Malgré les déclarations officielles affirmant une volonté de se détacher de l’énergie russe, les pays européens ont dépensé environ 7,28 milliards d’euros au cours des huit premiers mois de cette année pour du gaz naturel liquéfié (GNL) issu du projet arctique de Yamal. Ces dépenses dépassent d’ores et déjà le montant total dépensé sur l’ensemble de l’année 2025, rapporte Euronews.
Les données fournies par l’ONG Urgewald mettent en évidence une hausse de 10,1 pour cent des importations par rapport à l’année précédente, les ports européens ayant réceptionné 11,39 millions de tonnes réparties sur 156 expéditions entre janvier et août.
Une demande en hausse
Les analyses de marché de Kpler indiquent que l’Europe consomme désormais près de 89 pour cent des exportations mondiales de Yamal, ce qui représente une hausse significative par rapport aux 78,2 pour cent enregistrés en 2025. Les analystes suggèrent que cette flambée résulte d’une stratégie des acheteurs de l’UE visant à constituer des stocks avant l’entrée en vigueur d’une interdiction totale en janvier 2027.

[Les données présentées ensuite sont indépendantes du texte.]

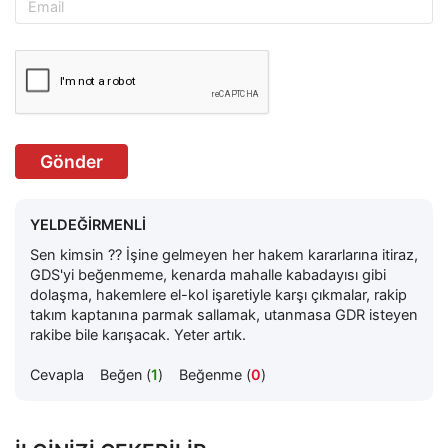
Gönder
YELDEĞİRMENLİ
Sen kimsin ?? İşine gelmeyen her hakem kararlarına itiraz,
GDS'yi beğenmeme, kenarda mahalle kabadayısı gibi
dolaşma, hakemlere el-kol işaretiyle karşı çıkmalar, rakip
takım kaptanına parmak sallamak, utanmasa GDR isteyen
rakibe bile karışacak. Yeter artık.
Cevapla
Beğen (
1
)
Beğenme (
0
)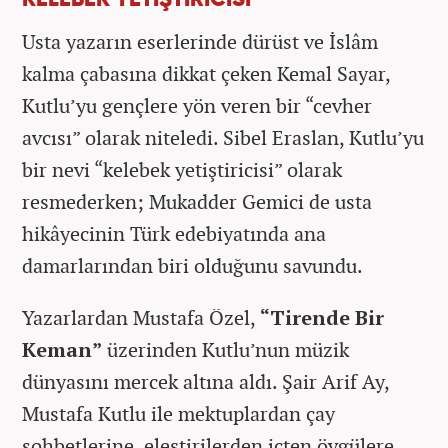
Usta yazarın eserlerinde dürüst ve İslâm
kalma çabasına dikkat çeken Kemal Sayar,
Kutlu’yu gençlere yön veren bir “cevher
avcısı” olarak niteledi. Sibel Eraslan, Kutlu’yu
bir nevi “kelebek yetiştiricisi” olarak
resmederken; Mukadder Gemici de usta
hikâyecinin Türk edebiyatında ana
damarlarından biri olduğunu savundu.
Yazarlardan Mustafa Özel,
“Tirende Bir
Keman”
üzerinden Kutlu’nun müzik
dünyasını mercek altına aldı. Şair Arif Ay,
Mustafa Kutlu ile mektuplardan çay
sohbetlerine, eleştirilerden içten övgülere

Cette hausse des dépenses est attribuée à la fois à la hausse des prix du gaz et aux perturbations du trafic maritime au Moyen-Orient, notamment au niveau du détroit d’Ormuz. La France, la Belgique, l’Espagne et les Pays-Bas se sont imposés comme les principaux importateurs de ce gaz russe.
L’Europe joue un rôle crucial dans les exportations de gaz russe
La logistique de ce commerce dépend fortement des infrastructures et des entreprises européennes. Dynagas et Seapeak, des sociétés ayant respectivement des liens avec la Grèce et le Royaume-Uni, gèrent 72 pour cent des exportations en provenance de Yamal. La Russie s’appuie sur une flotte spécialisée de 15 méthaniers Arc7, capables de naviguer dans les eaux gelées.

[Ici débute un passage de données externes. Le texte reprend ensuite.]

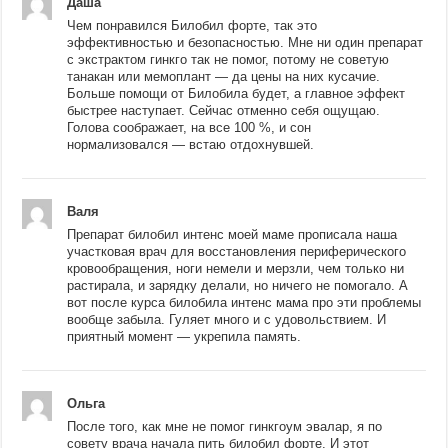
Даша
Чем понравился Билобил форте, так это
эффективностью и безопасностью. Мне ни один препарат
с экстрактом гинкго так не помог, потому не советую
танакан или мемоплант — да цены на них кусачие.
Больше помощи от Билобила будет, а главное эффект
быстрее наступает. Сейчас отменно себя ощущаю.
Голова соображает, на все 100 %, и сон
нормализовался — встаю отдохнувшей.
Валя
Препарат билобил интенс моей маме прописала наша
участковая врач для восстановления периферического
кровообращения, ноги немели и мерзли, чем только ни
растирала, и зарядку делали, но ничего не помогало. А
вот после курса билобила интенс мама про эти проблемы
вообще забыла. Гуляет много и с удовольствием. И
приятный момент — укрепила память.
Ольга
После того, как мне не помог гинкгоум эвалар, я по
совету врача начала пить билобил форте. И этот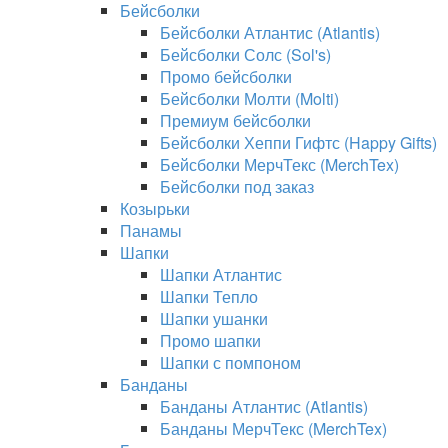
Бейсболки
Бейсболки Атлантис (Atlantis)
Бейсболки Солс (Sol's)
Промо бейсболки
Бейсболки Молти (Molti)
Премиум бейсболки
Бейсболки Хеппи Гифтс (Happy Gifts)
Бейсболки МерчТекс (MerchTex)
Бейсболки под заказ
Козырьки
Панамы
Шапки
Шапки Атлантис
Шапки Тепло
Шапки ушанки
Промо шапки
Шапки с помпоном
Банданы
Банданы Атлантис (Atlantis)
Банданы МерчТекс (MerchTex)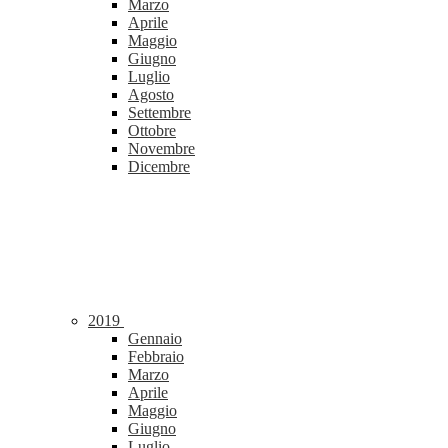
Marzo
Aprile
Maggio
Giugno
Luglio
Agosto
Settembre
Ottobre
Novembre
Dicembre
2019
Gennaio
Febbraio
Marzo
Aprile
Maggio
Giugno
Luglio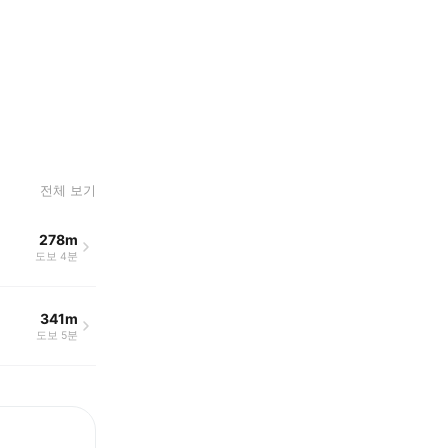
전체 보기
278m
도보 4분
341m
도보 5분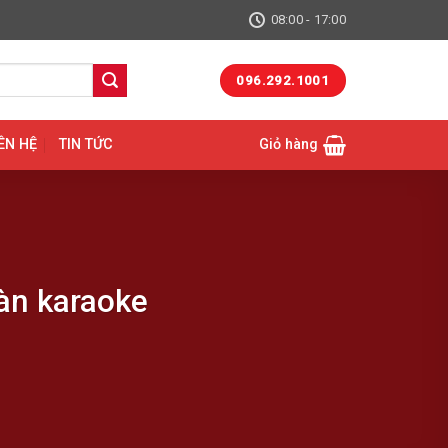
08:00 - 17:00
096.292.1001
ÊN HỆ
TIN TỨC
Giỏ hàng
àn karaoke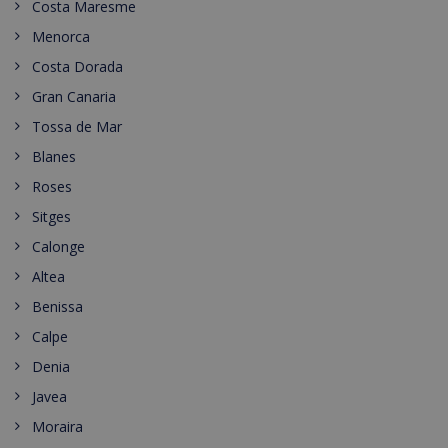
Costa Maresme
Menorca
Costa Dorada
Gran Canaria
Tossa de Mar
Blanes
Roses
Sitges
Calonge
Altea
Benissa
Calpe
Denia
Javea
Moraira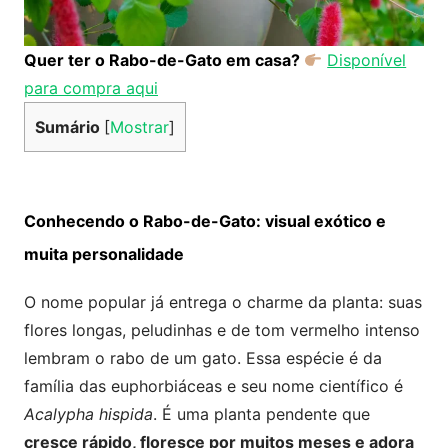
Quer ter o Rabo-de-Gato em casa?
Disponível
para compra aqui
Sumário
[
Mostrar
]
Conhecendo o Rabo-de-Gato: visual exótico e
muita personalidade
O nome popular já entrega o charme da planta: suas
flores longas, peludinhas e de tom vermelho intenso
lembram o rabo de um gato. Essa espécie é da
família das euphorbiáceas e seu nome científico é
Acalypha hispida
. É uma planta pendente que
cresce rápido, floresce por muitos meses e adora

Les ports européens étant plus proches, ces navires peuvent effectuer leurs rotations rapidement. Le transfert de ces transports vers l’Asie pendant l’hiver allongerait considérablement la durée du trajet et pourrait entraîner un effondrement de la capacité d’exportation de gaz russe.
Tensions politiques
Cette contradiction économique survient à un moment politique crucial, alors que les diplomates de l’UE négocient le 22e train de sanctions et que les dirigeants se réunissent pour le Sommet européen de l’Arctique en Finlande. Bien que la Grèce ait obtenu une dérogation à certaines interdictions concernant le GNL, les militants écologistes et les défenseurs des sanctions affirment que l’UE finance en réalité les efforts militaires du Kremlin.

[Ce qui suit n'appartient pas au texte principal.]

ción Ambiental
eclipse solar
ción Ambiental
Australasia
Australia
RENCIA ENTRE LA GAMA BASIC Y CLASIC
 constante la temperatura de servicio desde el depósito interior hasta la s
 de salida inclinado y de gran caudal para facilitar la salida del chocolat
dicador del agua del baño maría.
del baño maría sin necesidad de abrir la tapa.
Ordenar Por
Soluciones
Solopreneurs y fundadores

Urgewald a appelé à combler immédiatement les lacunes législatives et exige notamment l’interdiction de la vente et de l’entretien des méthaniers spécialisés Arc7.
Interdiction du GNL russe à partir de 2027
Le véritable test de la détermination de l’Europe aura lieu le 1er janvier 2027, date à laquelle l’interdiction officielle du GNL russe et des services maritimes associés entrera en vigueur. Les experts estiment que la perte d’accès aux ports européens exercerait une pression sans précédent sur les activités énergétiques russes dans l’Arctique.
Il reste toutefois incertain que les États membres de l’UE accordent la priorité à ces sanctions plutôt qu’au risque de fluctuations des prix de l’énergie en hiver. (lv)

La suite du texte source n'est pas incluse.